The injunction proceedings were brought by PDVSA under CPR 64.2, which concerns the court's inherent jurisdiction to determine any question arising in the execution of a trust. Sir Alistair Norris held that this was “an entirely conventional escrow arrangement” and that “it is well established that such arrangements do not of themselves create a trust of the monies so received” ([26]), such an agreement not customarily creating “property rights in a segregated fund” ([29]). At [32], Sir Alistair suggested that “the wording of the Tripartite Agreement points away from the creation of a trust of the escrow account”, pointing to the provision that the solicitors’ duties were ‘administrative only’ and limited to instructing the bank “to hold and deal with the escrow monies in accordance with the orders of the Tribunal”.

43.

This line of cases would suggest that the rights as between the Claimants and RSUK are essentially a matter of contract: certainly in the pre-contingency scenario, and also in the post-contingency scenario, save possibly where the effect of realisation of the contingency is to oblige a solicitor-stakeholder to pay money to its client with whom is it already in a fiduciary relationship (which may explain why it was common ground in Petrosaudi Oil Services (Venezuela) Limited v Clyde & Co LLP [2021] EWHC 444 (Ch) that the solicitors holding the escrow at issue in PDVSA Servicios S.A. v Clyde & Co LLP, Petrosaudi Oil Services (Venezuela) Limited held the monies on trust for POSVL, in whose favour the arbitral tribunal had ordered the payment should be made, and for whom the solicitor-stakeholder was acting in the arbitration).

44.

Ultimately, however, that is a matter of construction of the Escrow Agreement at trial.

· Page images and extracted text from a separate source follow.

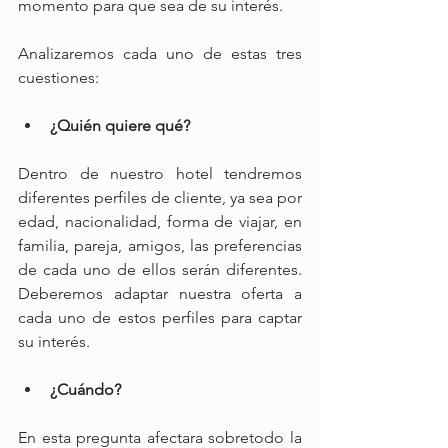
momento para que sea de su interés. 
Analizaremos cada uno de estas tres 
cuestiones:
¿Quién quiere qué? 
Dentro de nuestro hotel tendremos 
diferentes perfiles de cliente, ya sea por 
edad, nacionalidad, forma de viajar, en 
familia, pareja, amigos, las preferencias 
de cada uno de ellos serán diferentes. 
Deberemos adaptar nuestra oferta a 
cada uno de estos perfiles para captar 
su interés.
¿Cuándo? 
En esta pregunta afectara sobretodo la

I note that in Tradegro UK Ltd v Wigmore Street Investments Ltd [2011] EWCA Civ 268, [16], Sir David Neuberger observed that the undertaking in that case could be “interpreted in such a way as to give rise to a trust, a stakeholder arrangement, a solicitor's undertaking, or a personal contract (and not all of these are by any means mutually exclusive), but that is merely a result of the interpretation exercise.” Further:

i)

Where a solicitor receives money from a client into its client account, the monies are subject to a trust in favour of the client (Irwin Mitchell v Director of Revenue and Customs Protection Office [2008] EWCA Crim 1741, [31]).

ii)

The bank holding the client account can be liable for dishonest assistance in breach of trust where money is wrongfully applied from that account by the solicitor account holder (e.g. Magner v Royal Bank of Scotland [2020] UKPC 5, [10]-[11]).

iii)

It may be relevant to note that, for the purposes of SRA Accounts Rules 2019 (made under s.32 of the Solicitors Act 1974), sums held by a solicitor in escrow are treated in a similar way to sums received from clients. The definition of “client money” in rule 2.1 includes at (b) money held or received “on behalf of a third party in relation to regulated services delivered by the firm (such as money held as agent, stakeholder or held to the sender's order)”, and rule 4 requires such money to be kept separate from money belonging to the firm. Rule 5.1 only allows for withdrawals of client money so-defined from client account in accordance with specified reasons, including “for the purpose for which it is being held” and “following receipt of instructions from the client, or the third party for whom the money is held.”

45.

On this basis, if RSUK successfully defends the Claimants’ claim, this might be because:

i)

neither Claimant has a fiduciary interest in the money;

ii)

even if one of the Claimants had some form of equitable interest in the Balance, the relevant Claimant is not entitled to a distribution of the trust fund (or at least RSUK should not be required to make one (Petrosaudi Oil Services (Venezuela) Limited v Clyde & Co LLP [2021] EWHC 444 (Ch));

iii)

no debt due from RSUK has arisen; or

iv)

the relevant debt is not yet payable.

46.

It is clear that RSUK denies that either Claimant has any form of equitable interest in the Balance. It was not clear at the hearing whether it contended that no debt had arisen in respect of the Balance, or whether it was said that the debt was not yet payable.